Discovery stops In between ; doesn't complete

Abhijeet Yadav · ‎01-27-2020

Hi All,

We are running few discovery schedules. However, some of them are still in 'Active' state after 48 hours ! I don't see any changes in the Stared / completed probes number either. It just halts for infinite time. These are individual schedules,not dependant on each other.

I have proposed MID server config changes as,

Any other suggestions?

Thanks,

Abhijeet

DaveHertel · ‎01-27-2020

If they've hung that long, kill (stop) the jobs. No need to restart MID usually... don't expect the stalled jobs to ever finish at this point.

Ankush13 · ‎01-28-2020

Thats good to know. I used to restart them when all that good stuff wasn't available in the UI.

tim_broberg · ‎01-27-2020

A few diagnostic steps you can take:

Go to your discovery status, in the ecc_queue related list, filter for status != processed. You will probably see some outputs in processing state. Those are the guys that are hanging you up.
Alternately, go to your midservers and look at the stack to see what is stuck where. Any one of these can help with this:
1. On the mid server record (ecc_agent table), look at the threads related list for threads containing "worker" and not containing "idle." This gets you the thread name which includes the type of probe and the sys_id of it's ecc_queue record.
2. Dump to the wrapper log (in agent/logs directory on the mid server) by either:
3. 1. Hacking the stack dump UI action to allow access to admins (or mid server admins?) instead of maint, and then poking that button. (No idea why that should only work for maint.)
  2. Manually create a SystemCommand with source = threaddump and agent = mid.server.<your mid server name>
4. Manually dump the stack with jstack. You'll have to make sure you have an appropriate version of the jdk installed, and you'll have to track down the PID of the mid JVM.

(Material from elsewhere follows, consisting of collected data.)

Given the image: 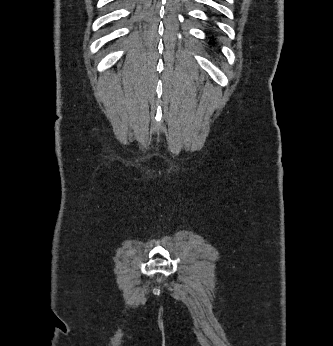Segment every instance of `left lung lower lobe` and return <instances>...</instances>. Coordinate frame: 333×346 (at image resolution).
Instances as JSON below:
<instances>
[{"mask_svg":"<svg viewBox=\"0 0 333 346\" xmlns=\"http://www.w3.org/2000/svg\"><path fill=\"white\" fill-rule=\"evenodd\" d=\"M210 32H211V34H212L213 30H210ZM211 38H213V35L211 36ZM210 46H211V47H214V46H215V43H211Z\"/></svg>","mask_w":333,"mask_h":346,"instance_id":"1","label":"left lung lower lobe"}]
</instances>
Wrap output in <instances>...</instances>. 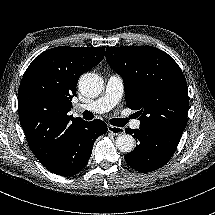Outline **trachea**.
I'll list each match as a JSON object with an SVG mask.
<instances>
[{
  "mask_svg": "<svg viewBox=\"0 0 215 215\" xmlns=\"http://www.w3.org/2000/svg\"><path fill=\"white\" fill-rule=\"evenodd\" d=\"M84 119L86 120H92L94 118V115L92 112L90 111H84L82 113ZM110 123L114 126H119L122 127L127 123L126 119H110Z\"/></svg>",
  "mask_w": 215,
  "mask_h": 215,
  "instance_id": "3493384b",
  "label": "trachea"
}]
</instances>
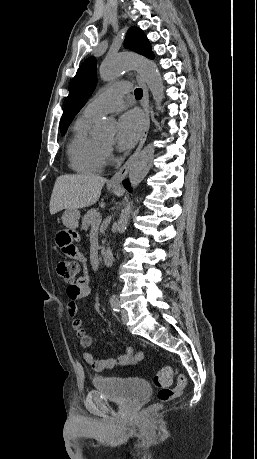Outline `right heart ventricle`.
<instances>
[{
  "label": "right heart ventricle",
  "mask_w": 257,
  "mask_h": 459,
  "mask_svg": "<svg viewBox=\"0 0 257 459\" xmlns=\"http://www.w3.org/2000/svg\"><path fill=\"white\" fill-rule=\"evenodd\" d=\"M95 118L83 113L74 124L73 135L67 146L70 167L78 173H100L104 168L105 148L89 133Z\"/></svg>",
  "instance_id": "1"
}]
</instances>
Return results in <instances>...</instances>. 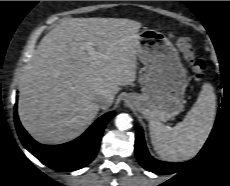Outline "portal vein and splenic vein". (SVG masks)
I'll list each match as a JSON object with an SVG mask.
<instances>
[{"label": "portal vein and splenic vein", "mask_w": 230, "mask_h": 186, "mask_svg": "<svg viewBox=\"0 0 230 186\" xmlns=\"http://www.w3.org/2000/svg\"><path fill=\"white\" fill-rule=\"evenodd\" d=\"M84 48L86 49L90 60H95L98 56V53L95 51L94 47L92 46L91 43L85 42L84 43Z\"/></svg>", "instance_id": "portal-vein-and-splenic-vein-1"}]
</instances>
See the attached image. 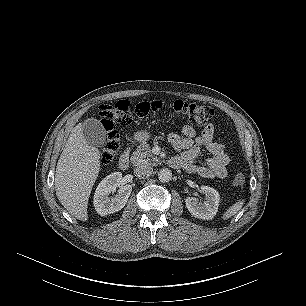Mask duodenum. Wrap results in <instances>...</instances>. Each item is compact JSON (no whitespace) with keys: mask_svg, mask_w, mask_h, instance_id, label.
<instances>
[{"mask_svg":"<svg viewBox=\"0 0 306 306\" xmlns=\"http://www.w3.org/2000/svg\"><path fill=\"white\" fill-rule=\"evenodd\" d=\"M130 149L126 148V150L122 153V155L119 158L118 166L121 170H126L129 167L130 163V156H129ZM175 168H179L176 166Z\"/></svg>","mask_w":306,"mask_h":306,"instance_id":"1","label":"duodenum"}]
</instances>
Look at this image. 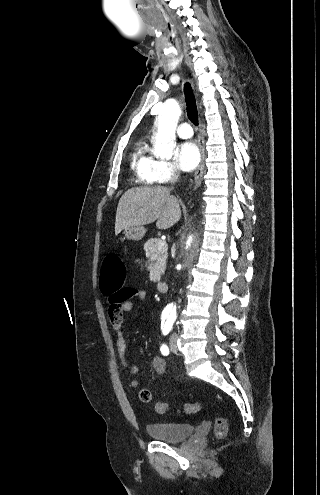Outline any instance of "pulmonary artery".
<instances>
[{
    "mask_svg": "<svg viewBox=\"0 0 320 495\" xmlns=\"http://www.w3.org/2000/svg\"><path fill=\"white\" fill-rule=\"evenodd\" d=\"M177 134L181 138H190L193 135L190 124L186 122L181 123L177 128Z\"/></svg>",
    "mask_w": 320,
    "mask_h": 495,
    "instance_id": "obj_1",
    "label": "pulmonary artery"
}]
</instances>
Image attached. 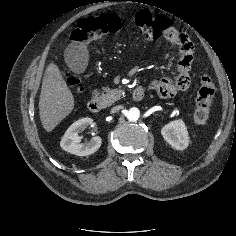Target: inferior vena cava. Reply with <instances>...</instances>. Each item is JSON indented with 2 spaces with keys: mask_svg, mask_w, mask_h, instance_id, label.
Instances as JSON below:
<instances>
[{
  "mask_svg": "<svg viewBox=\"0 0 236 236\" xmlns=\"http://www.w3.org/2000/svg\"><path fill=\"white\" fill-rule=\"evenodd\" d=\"M122 108H123V106H121V105L114 106V107L111 109V113H116V112L120 111Z\"/></svg>",
  "mask_w": 236,
  "mask_h": 236,
  "instance_id": "602c4592",
  "label": "inferior vena cava"
}]
</instances>
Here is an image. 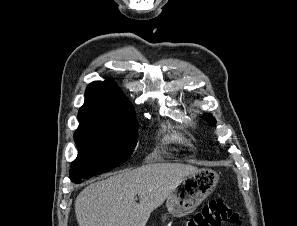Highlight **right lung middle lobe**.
<instances>
[{
    "instance_id": "dd1d6c3e",
    "label": "right lung middle lobe",
    "mask_w": 297,
    "mask_h": 226,
    "mask_svg": "<svg viewBox=\"0 0 297 226\" xmlns=\"http://www.w3.org/2000/svg\"><path fill=\"white\" fill-rule=\"evenodd\" d=\"M138 122L134 109L124 111L115 126L79 125L74 134L78 156L69 176L74 183L122 164L137 144Z\"/></svg>"
}]
</instances>
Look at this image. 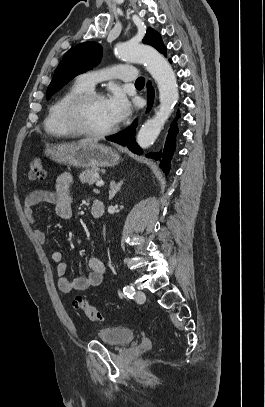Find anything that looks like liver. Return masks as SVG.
Here are the masks:
<instances>
[{"mask_svg": "<svg viewBox=\"0 0 265 407\" xmlns=\"http://www.w3.org/2000/svg\"><path fill=\"white\" fill-rule=\"evenodd\" d=\"M88 142H96V140L93 139H83L80 141V143H88Z\"/></svg>", "mask_w": 265, "mask_h": 407, "instance_id": "6515ba94", "label": "liver"}]
</instances>
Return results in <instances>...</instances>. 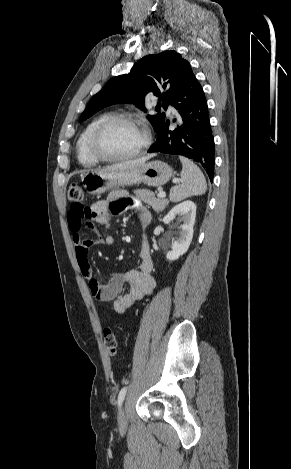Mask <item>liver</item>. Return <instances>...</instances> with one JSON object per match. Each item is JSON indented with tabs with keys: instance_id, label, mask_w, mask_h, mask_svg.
I'll use <instances>...</instances> for the list:
<instances>
[{
	"instance_id": "liver-1",
	"label": "liver",
	"mask_w": 291,
	"mask_h": 469,
	"mask_svg": "<svg viewBox=\"0 0 291 469\" xmlns=\"http://www.w3.org/2000/svg\"><path fill=\"white\" fill-rule=\"evenodd\" d=\"M151 157H153V155H147L138 159L124 161V162L109 166L101 171H114V170H123L127 168H133V167L144 164Z\"/></svg>"
}]
</instances>
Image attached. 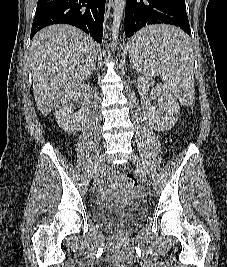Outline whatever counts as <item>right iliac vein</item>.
<instances>
[{
	"instance_id": "63e3f726",
	"label": "right iliac vein",
	"mask_w": 227,
	"mask_h": 267,
	"mask_svg": "<svg viewBox=\"0 0 227 267\" xmlns=\"http://www.w3.org/2000/svg\"><path fill=\"white\" fill-rule=\"evenodd\" d=\"M104 154H101L100 157L98 158L97 164L95 166V170H94V179L97 180L99 173L101 172V170L104 167Z\"/></svg>"
}]
</instances>
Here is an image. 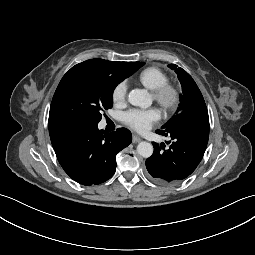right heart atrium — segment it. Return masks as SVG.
<instances>
[{"label":"right heart atrium","instance_id":"right-heart-atrium-1","mask_svg":"<svg viewBox=\"0 0 255 255\" xmlns=\"http://www.w3.org/2000/svg\"><path fill=\"white\" fill-rule=\"evenodd\" d=\"M127 97V84L124 81L119 82L112 91V100L116 105L125 103Z\"/></svg>","mask_w":255,"mask_h":255}]
</instances>
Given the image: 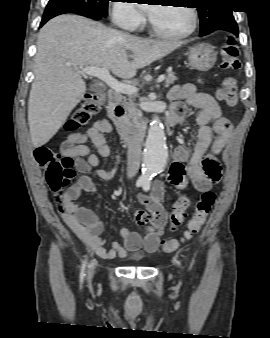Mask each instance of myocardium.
Wrapping results in <instances>:
<instances>
[{"mask_svg": "<svg viewBox=\"0 0 270 338\" xmlns=\"http://www.w3.org/2000/svg\"><path fill=\"white\" fill-rule=\"evenodd\" d=\"M186 6H187L186 8L190 11L191 18H192L191 26L187 31L182 32V33H164V32H161L156 28L153 20L150 17L149 18V26H150V30H151L152 34L155 35L156 37H159V38H162V39H171V40L184 39V38H187L190 35H192L197 28L198 14H197V11L193 7H191L189 5H186Z\"/></svg>", "mask_w": 270, "mask_h": 338, "instance_id": "myocardium-1", "label": "myocardium"}]
</instances>
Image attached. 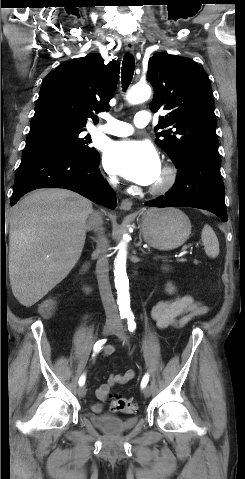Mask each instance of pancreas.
I'll list each match as a JSON object with an SVG mask.
<instances>
[{
    "instance_id": "pancreas-1",
    "label": "pancreas",
    "mask_w": 245,
    "mask_h": 479,
    "mask_svg": "<svg viewBox=\"0 0 245 479\" xmlns=\"http://www.w3.org/2000/svg\"><path fill=\"white\" fill-rule=\"evenodd\" d=\"M186 259H179L178 262H185Z\"/></svg>"
}]
</instances>
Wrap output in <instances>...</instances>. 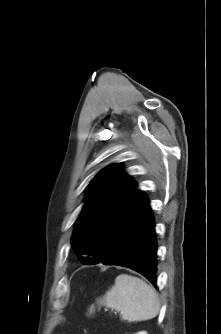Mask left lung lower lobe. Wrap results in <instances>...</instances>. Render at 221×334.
Here are the masks:
<instances>
[{"label":"left lung lower lobe","instance_id":"obj_1","mask_svg":"<svg viewBox=\"0 0 221 334\" xmlns=\"http://www.w3.org/2000/svg\"><path fill=\"white\" fill-rule=\"evenodd\" d=\"M149 201L136 191L100 238L92 264L128 267L146 277L155 288L157 242Z\"/></svg>","mask_w":221,"mask_h":334}]
</instances>
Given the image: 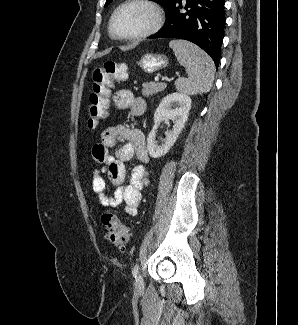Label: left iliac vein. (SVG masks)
I'll return each mask as SVG.
<instances>
[{"label":"left iliac vein","instance_id":"1","mask_svg":"<svg viewBox=\"0 0 298 325\" xmlns=\"http://www.w3.org/2000/svg\"><path fill=\"white\" fill-rule=\"evenodd\" d=\"M135 289L137 291H142L144 288V281H143V277L141 274L137 275L135 283H134Z\"/></svg>","mask_w":298,"mask_h":325}]
</instances>
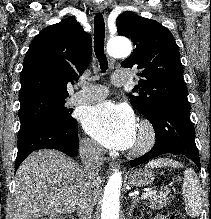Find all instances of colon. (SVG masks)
Returning a JSON list of instances; mask_svg holds the SVG:
<instances>
[{
  "label": "colon",
  "instance_id": "colon-1",
  "mask_svg": "<svg viewBox=\"0 0 211 219\" xmlns=\"http://www.w3.org/2000/svg\"><path fill=\"white\" fill-rule=\"evenodd\" d=\"M42 219H67V218L64 216L57 215V216L45 217ZM171 219H187V217L181 212H176L172 215Z\"/></svg>",
  "mask_w": 211,
  "mask_h": 219
}]
</instances>
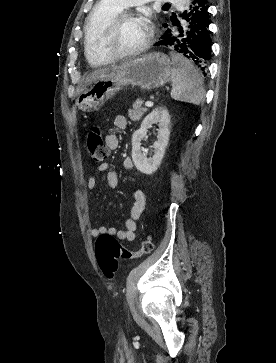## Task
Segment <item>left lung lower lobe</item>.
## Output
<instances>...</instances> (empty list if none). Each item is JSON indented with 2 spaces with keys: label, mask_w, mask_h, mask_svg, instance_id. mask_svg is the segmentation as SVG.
<instances>
[{
  "label": "left lung lower lobe",
  "mask_w": 276,
  "mask_h": 363,
  "mask_svg": "<svg viewBox=\"0 0 276 363\" xmlns=\"http://www.w3.org/2000/svg\"><path fill=\"white\" fill-rule=\"evenodd\" d=\"M207 0H188V11L181 14L180 23L172 19L174 27L163 32L157 46H165L193 62L206 75L210 55V31ZM167 27L166 24L163 25Z\"/></svg>",
  "instance_id": "obj_1"
}]
</instances>
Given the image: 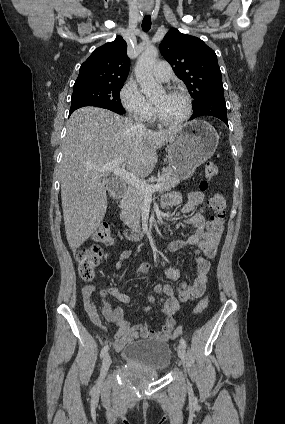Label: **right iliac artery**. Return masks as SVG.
Segmentation results:
<instances>
[{"mask_svg": "<svg viewBox=\"0 0 285 424\" xmlns=\"http://www.w3.org/2000/svg\"><path fill=\"white\" fill-rule=\"evenodd\" d=\"M107 351H108V345H106L102 348L101 353H100V357L101 358L104 357L105 354L107 353Z\"/></svg>", "mask_w": 285, "mask_h": 424, "instance_id": "right-iliac-artery-1", "label": "right iliac artery"}]
</instances>
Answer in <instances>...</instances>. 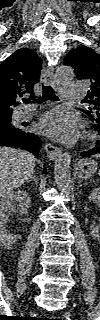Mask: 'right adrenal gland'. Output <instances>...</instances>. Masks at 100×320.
<instances>
[{"label":"right adrenal gland","mask_w":100,"mask_h":320,"mask_svg":"<svg viewBox=\"0 0 100 320\" xmlns=\"http://www.w3.org/2000/svg\"><path fill=\"white\" fill-rule=\"evenodd\" d=\"M30 181H34L35 184H36V186H38V181H37L35 175H33L30 179H28V180H27V183H29Z\"/></svg>","instance_id":"1"}]
</instances>
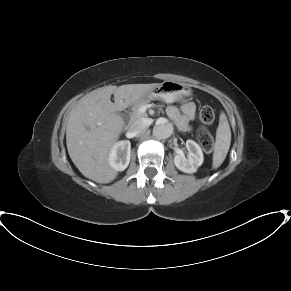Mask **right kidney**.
Segmentation results:
<instances>
[{
  "instance_id": "1",
  "label": "right kidney",
  "mask_w": 291,
  "mask_h": 291,
  "mask_svg": "<svg viewBox=\"0 0 291 291\" xmlns=\"http://www.w3.org/2000/svg\"><path fill=\"white\" fill-rule=\"evenodd\" d=\"M131 143L130 141H119L109 153V164L116 171L125 170L130 162Z\"/></svg>"
}]
</instances>
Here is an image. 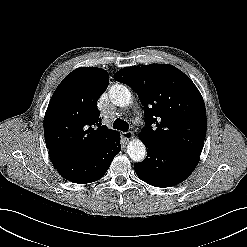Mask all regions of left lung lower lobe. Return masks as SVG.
Returning a JSON list of instances; mask_svg holds the SVG:
<instances>
[{
	"label": "left lung lower lobe",
	"instance_id": "left-lung-lower-lobe-1",
	"mask_svg": "<svg viewBox=\"0 0 247 247\" xmlns=\"http://www.w3.org/2000/svg\"><path fill=\"white\" fill-rule=\"evenodd\" d=\"M147 149L144 161L135 163L137 176L155 187H171L184 181L199 162V156L163 149L140 138Z\"/></svg>",
	"mask_w": 247,
	"mask_h": 247
}]
</instances>
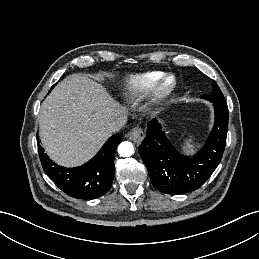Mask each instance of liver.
Here are the masks:
<instances>
[{
	"mask_svg": "<svg viewBox=\"0 0 259 259\" xmlns=\"http://www.w3.org/2000/svg\"><path fill=\"white\" fill-rule=\"evenodd\" d=\"M124 107L82 74L66 77L41 105L39 134L47 154L65 167L90 160L111 136L108 126Z\"/></svg>",
	"mask_w": 259,
	"mask_h": 259,
	"instance_id": "obj_1",
	"label": "liver"
}]
</instances>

If you get the stack dump, you'll be looking for worker threads which look like this:

Worker-<queue>:(<Topic>-<sys_id>|"Idle")

queue = {Standard, Expedited, Interactive}
Topic = probe topic like SSHCommand, Shazzam, HorizontalDiscoveryProbe
sys_id is the id of the ecc_queue output record for the probe

For example, here's a recent problem I had with discoveries stalling on probes:

MyLaptop:Downloads tim.broberg$ grep -v Idle stack.txt | grep -A 10 Worker-
"Worker-Standard:SSHCommand-3654b541dbc2cc58219f904bdb961929" #185 daemon prio=5 os_prio=0 tid=0x00007fccb4063000 nid=0x6dfc waiting for monitor entry [0x00007fcd659a8000]
   java.lang.Thread.State: BLOCKED (on object monitor)
   at com.service_now.mid.creds.provider.standard.StandardCredentialsProvider.iterator(StandardCredentialsProvider.java:154)
   - waiting to lock <0x00000000c0467e48> (a com.service_now.mid.creds.provider.standard.StandardCredentialsProvider)
   at com.snc.core_automation_common.util.AKeyedConnectionFactory.getCredentialsIterator(AKeyedConnectionFactory.java:252)
   at com.snc.core_automation_common.util.AKeyedConnectionFactory.getConnectionIterateOverCreds(AKeyedConnectionFactory.java:204)
   at com.snc.core_automation_common.util.AKeyedConnectionFactory.getConnection(AKeyedConnectionFactory.java:158)
   at com.snc.core_automation_common.util.AKeyedConnectionFactory.getConnection(AKeyedConnectionFactory.java:145)
   at com.service_now.mid.services.SSHSessionPoolFactory.createConnection(SSHSessionPoolFactory.java:43)
   at com.service_now.mid.services.SSHSessionPoolFactory.createConnection(SSHSessionPoolFactory.java:21)
   at com.snc.core_automation_common.util.AConnectionPoolFactory.create(AConnectionPoolFactory.java:27)

...

From this, I can see that:
A) An SSHCommand is stuck.
B) His sys_id is 3654b541dbc2cc58219f904bdb961929
C) What he's stuck on is waiting for the credential iterator.

Now I know what to try to debug to untangle the thing: what's wrong with the credential iterator?

Hope this helps,
- Tim.

Abhijeet Yadav · ‎01-28-2020

Hi Tim,

I could get the probes run manually. However I don't see anything under MID Server Thread matching 'contains worker but not idle' criteria. Is it normal ? Does it mean something else?

Thanks,

Abhijeet

tim_broberg · ‎01-28-2020

On the mid server record, those threads update every 10 minutes, assuming the mid is alive, so allow some time for them to update.

If the probes are not getting stuck, you'll want to look at the ecc_queue records for the discovery status and see if any are not in processed state.